Mekanlari cennet olsun Annenizin Babanizin büyük abinizin nurlar icinde yatsinlar.
cok icten cok dogal bir anlatim.
yüreginize saglik sevgili ZERRE bu yazinin her bir zerresi huzur ve güzellikti.
sonsuz sevgimle
yüreğin kalemin dert görmesin dost.
bu yazıyı geç okuduğuma üzüldüm...bir yandan da ramazan ayında okuduğum için sevindim...sayenizde yeniden keyifli bir yolculuk yaptık geçmişe...eminim ki okuyan herkes kendiden de birşeyler serpiştirmiştir yazdıklarınızın arasına görünmeyen...

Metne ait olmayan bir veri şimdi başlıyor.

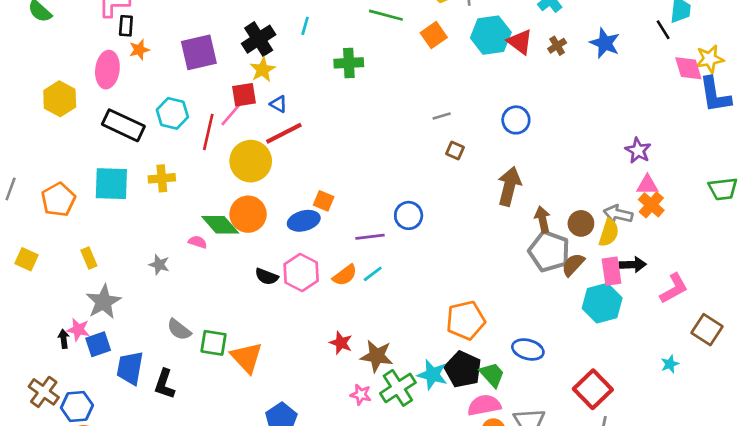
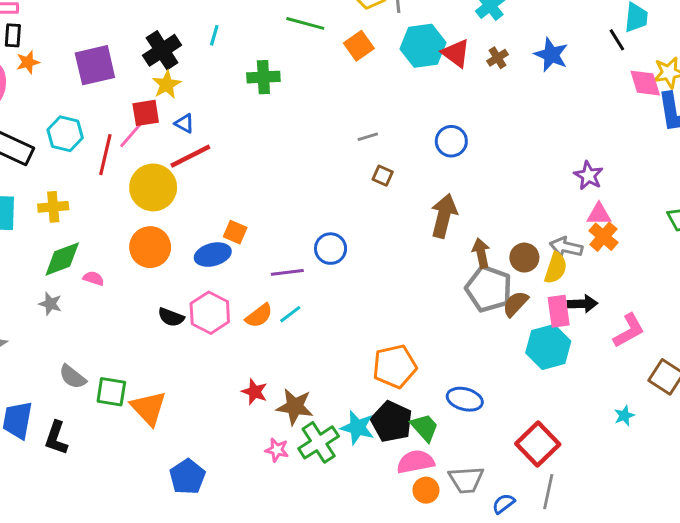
green diamond: (220, 225) -> (62, 259), moved, turned -69

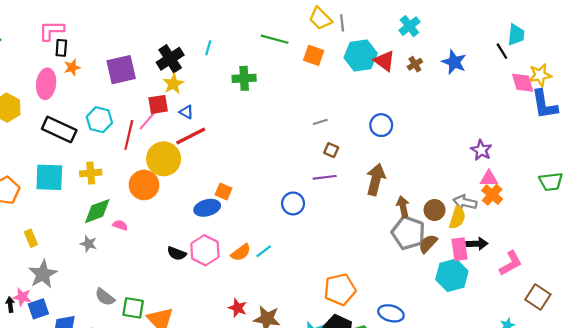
orange square: (359, 46) -> (314, 55), turned -36
orange circle: (150, 247) -> (144, 185), moved
purple line: (287, 272) -> (325, 177), moved

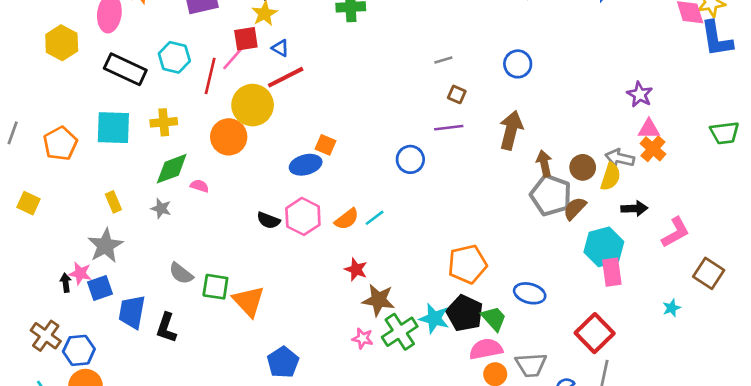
yellow rectangle: (31, 238) -> (113, 202), moved
pink rectangle: (460, 249) -> (612, 272), moved
red star: (238, 308) -> (356, 269), moved

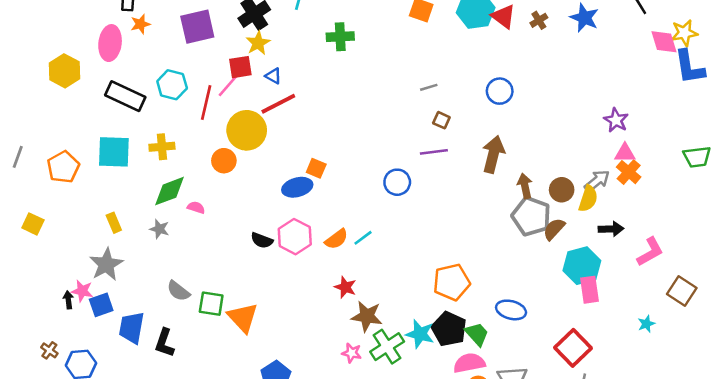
orange circle: (229, 137) -> (224, 161), size x0.7
gray arrow: (620, 158) -> (597, 181), turned 128
brown cross: (46, 336) -> (49, 350), size x0.6

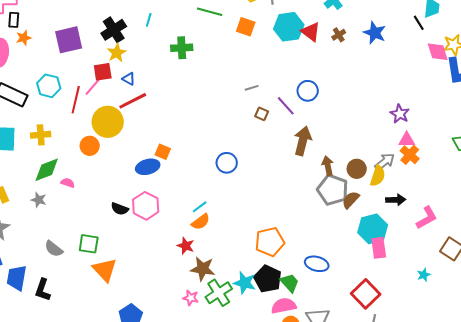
purple line: (434, 152) -> (286, 106), moved, turned 55
orange semicircle: (336, 239) -> (201, 222), moved
green square: (211, 304) -> (89, 244), moved

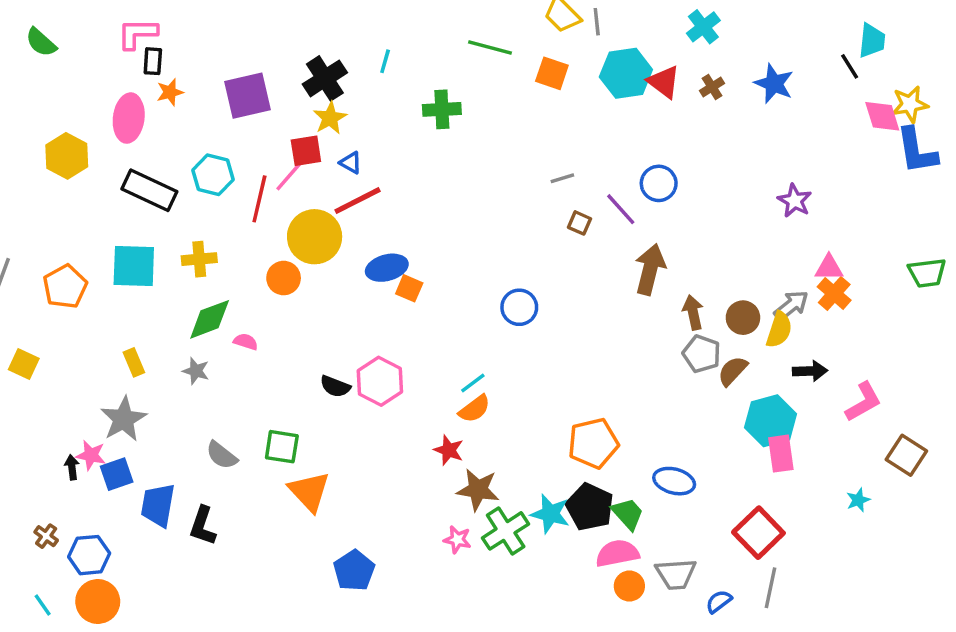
purple star: (400, 114) -> (795, 201), moved
blue ellipse: (148, 167) -> (387, 268), moved
gray pentagon: (333, 190) -> (702, 354), size x0.7

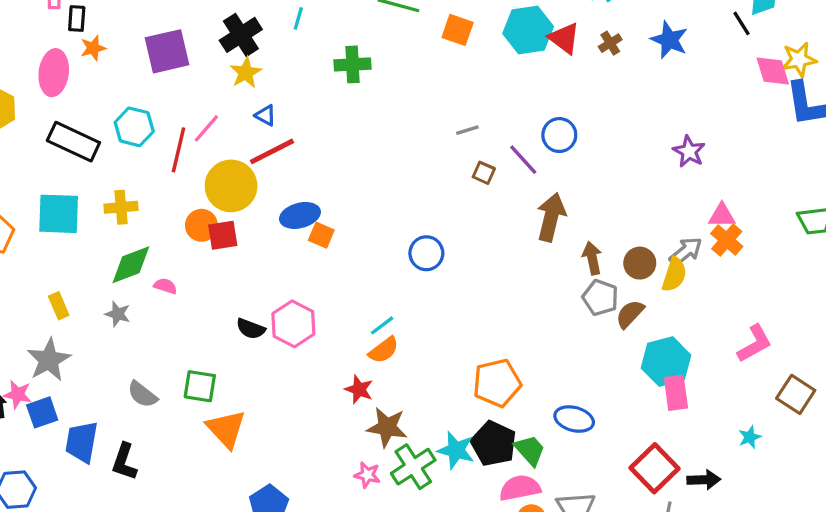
red square: (306, 151) -> (223, 235), moved
black arrow: (810, 371) -> (704, 480), moved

ben sizin yazılarınızı okuduğumda hep aile özleminizi dile getirdiğinizi görüyorum herkes gibi...ve insanın yaşamında çocukluk döneminin ne kadar önemli olduğunu yeniden anlıyorum ...ben de çok özlüyorum çocukluğumu...
değişen bir şey yok aslında...ramazan yine ramazan...yüreklerde aynı heyecan...yemek hazırlıkları telaşı yine hassasiyetini koruyor özenle hazırlanıyor sofralar...davulcu davulunu çalıyor bizler için...değişen nemi?
canımızdan kopan canlar...değişen bizim artık büyümüş olmamız ...çocukluğumuzdaki pembe gözlükleri çıkartmış kötülükleri görebiliyor olmamız...
iyilik ve kötülük kötü insanlar ve iyi insanlar her daim olacak yaşamın kuralı bu...
biz büyüyelim amma çocuk kalbimiz kalsın yüreğimizin bir köşesinde
mevsimsiz_yağmur tarafından 8/25/2009 12:52:54 PM zamanında düzenlenmiştir.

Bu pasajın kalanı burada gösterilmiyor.